But is she a drama queen how long did you know her before you got married?


----------



## TJW (Mar 20, 2012)

Mariobros1010 said:


> Also to me it feels like she is more focused there then she is here with me.


I agree with you. I'm not much of a fan of ultimatums, but I think in this case you should say "...them, or me....make your choice..and you will live with that choice for the rest of your life....".

She can visit, she can call, you are not demanding any kind of complete cut-off, but the PRIORITY is to be you, your means of support, your family. Meaning YOU. YOU will make the choices about how you support your family. If it is not financially wise for you to move there, then she needs to suck it up and DELIVER on her promise to BE YOUR WIFE.

You are not going to get a job because it is near her family. Period. End. If they are more important to her than you, then she needs to GET OFF OF YOU, support herself, and have her own life where she wants it.


----------



## Mariobros1010 (Feb 10, 2020)

....


----------



## TJW (Mar 20, 2012)

Mariobros1010 said:


> I wish I could take back....like I said that she is more focused there than she is here....she got really upset about this.


I don't advise you to take it back. You can be sorry that it hurt her feelings, that wasn't your intent. But you spoke the truth. She needs to GROW UP, cut the apron strings, and be your wife. The time when she was their little girl is over.

Again, you are not telling her to give up her relationships to her family. She can call and visit as she likes. She is completely free to honor them, love them, and spend time with them, as is practicable. But you are going to decide matters of your career and your ability to support your family. You are not moving if that is not financially wise.


----------



## Emerging Buddhist (Apr 7, 2016)

Better than having to worry about taking it back is to not say it in the first place.

It may be true to you, but if it is neither said in kindness nor at the time necessary you may consider it's worth at all.

Does it really, truly hurt that they talk 3-4 times a day right now or is it your awareness that this is your standard of trying to control something?

Insecurity and anxiety take many forms... compassion is not catering to her fears. Take the time to understand with boundaries and communicate them clearly so she can do her best to understand why you have them.

In the end, she will have to offer you the same... but you cannot have clear boundaries that are muddled in regretful fighting.

Insecurities do change people... I hear fear in both of you by what you have shared.


----------



## Emerging Buddhist (Apr 7, 2016)

Oh, and talking with my wife about this we feel that it is feeling alone and trying to stay connected with someone as a stranger in your new city, and family is a safe place.
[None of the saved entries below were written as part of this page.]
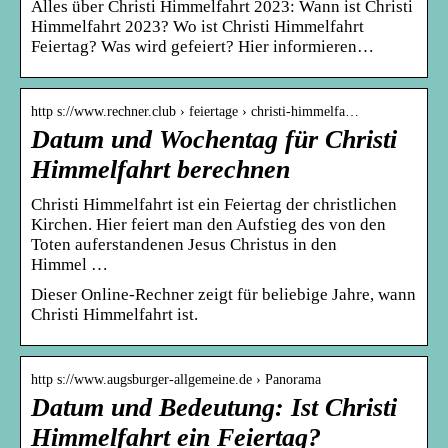
Alles über Christi Himmelfahrt 2023: Wann ist Christi
Himmelfahrt 2023? Wo ist Christi Himmelfahrt
Feiertag? Was wird gefeiert? Hier informieren…
http s://www.rechner.club › feiertage › christi-himmelfa…
Datum und Wochentag für Christi
Himmelfahrt berechnen
Christi Himmelfahrt ist ein Feiertag der christlichen
Kirchen. Hier feiert man den Aufstieg des von den
Toten auferstandenen Jesus Christus in den
Himmel …
Dieser Online-Rechner zeigt für beliebige Jahre, wann
Christi Himmelfahrt ist.
http s://www.augsburger-allgemeine.de › Panorama
Datum und Bedeutung: Ist Christi
Himmelfahrt ein Feiertag?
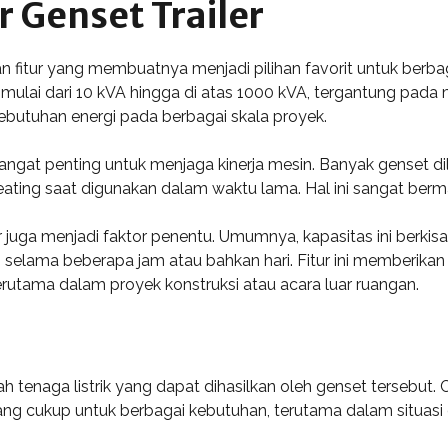
r Genset Trailer
 dan fitur yang membuatnya menjadi pilihan favorit untuk ber
 mulai dari 10 kVA hingga di atas 1000 kVA, tergantung pada
butuhan energi pada berbagai skala proyek.
sangat penting untuk menjaga kinerja mesin. Banyak genset di
ing saat digunakan dalam waktu lama. Hal ini sangat berma
er juga menjadi faktor penentu. Umumnya, kapasitas ini berkisa
 selama beberapa jam atau bahkan hari. Fitur ini memberik
rutama dalam proyek konstruksi atau acara luar ruangan.
 tenaga listrik yang dapat dihasilkan oleh genset tersebut. Ci
 cukup untuk berbagai kebutuhan, terutama dalam situasi da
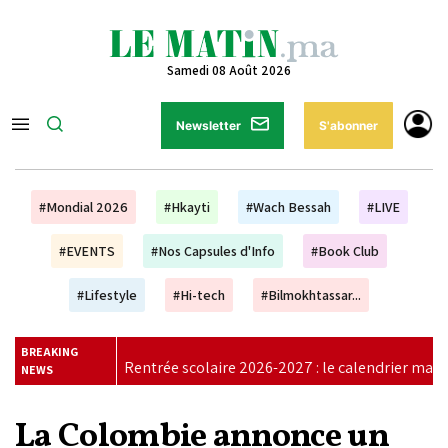
Samedi 08 Août 2026
Newsletter
S'abonner
#Mondial 2026
#Hkayti
#Wach Bessah
#LIVE
#EVENTS
#Nos Capsules d'Info
#Book Club
#Lifestyle
#Hi-tech
#Bilmokhtassar...
BREAKING
Rentrée scolaire 2026-2027 : le calendrier maintenu, aucun repo
NEWS
La Colombie annonce un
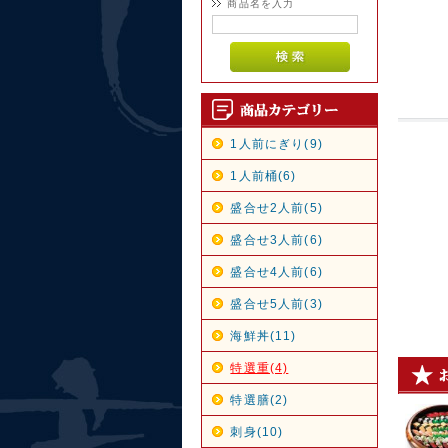
商品名を入力
1人前にぎり(9)
1人前桶(6)
盛合せ2人前(5)
盛合せ3人前(6)
盛合せ4人前(6)
盛合せ5人前(3)
海鮮丼(11)
特選重(4)
特選膳(2)
刺身(10)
Take the time to learn your community and get out together. If you take the time to connect to the community where you are and do it together great things will come of it.

Do not say things like "see, I told you xyz" when she begins to enjoy your time out instead of arguing, let her come to her own conclusions about how you are connecting and connecting together, respect gets respect and letting her grow with you but in her own way is a change that can help if you are not building resentment that gets in the way along the way.

Change is expected, allow it the right nourishment so you can get the healthy growth from it.


----------



## curious2 (Jan 13, 2013)

I think you are over reacting. So what she talks with her brother a few times a day. Apparently they are close and have a good relationship. It sounds like you are the insecure one here. Moving to be near him when it’s not financially viable to do so is a different story but you didn’t handle it well because you are jealous of her relationship with her brother. If you don’t feel you are gettIng enough attention talk about that - it has nothing to do with her brother. If my spouse was giving me a hard time about talking to my sibling and was starting arguments about it I would be really put off by it.


----------



## Robert22205 (Jun 6, 2018)

New job, new town, and no local friends or family. That's a big adjustment for both of you.

She sounds lonely.

Does your wife work? 

Did you know before you married her that she wanted to live near her family??

Can you be more specific as to how often she talks to either her parents or her brother? Does she talk to either every day? For how long? What do they talk about (e.g, a specific problem or just chit chat or are they talking about you).


----------



## sunsetmist (Jul 12, 2018)

I, as often I do, agree with @Emerging Buddhist.

IMO: Apologize when your mouth gets ahead of your brain. Do not let this become a habit. Take a personal time out when you feel this is about to happen. As has been said, she is a bit scared and lonely. This is the time for you two to build a supporting bond, not compete for attention with family. 

Find a church, hobby to do together, visit neighbors, etc. When I moved, I stuck a cute invitation in the mail box of my neighbors--all 30 of them--to visit and eat red beans and rice for a Sunday night meet and greet. Had lots of folks come. Maybe this is a Southern thing, but it was successful.


----------



## EleGirl (Dec 3, 2011)

Mariobros1010 said:


> Married 2 years and we live in a different state then her brother and his family. I have no issues with her talking and visiting her parents and her brothers family. However, sometimes she and or they call 3 to 4 times a day, which I think is excessive. Also to me it feels like she is more focused there then she is here with me. We have gotten into very bad fights about her wanting me to apply for a job where her brother lives (it's very costly were he lives). I have brought the phone situation up and we fought about that to. I feel like the love from her is fading. I dont know what to do. Anytime we discuss something it ends up being an argument.


It would be good to know a bit more about your situation as it's details matter. So here are some questions.

How long have the two of you been married and how long together (dating + marriage)?

Do you have any children? If so how many and what ages?

Does your wife work or is she a stay-at-home mom/wife?

What times of day does your wife talk to her bother on the phone? Is it only when you are at home? Or are these calls spread though out the day even when you are not at home as well?

How many hours a week to you and your wife spend together in quality time, just the two of you? What sorts of things do you two do together?

Did the frequency of calls increase when you moved for your new job?


----------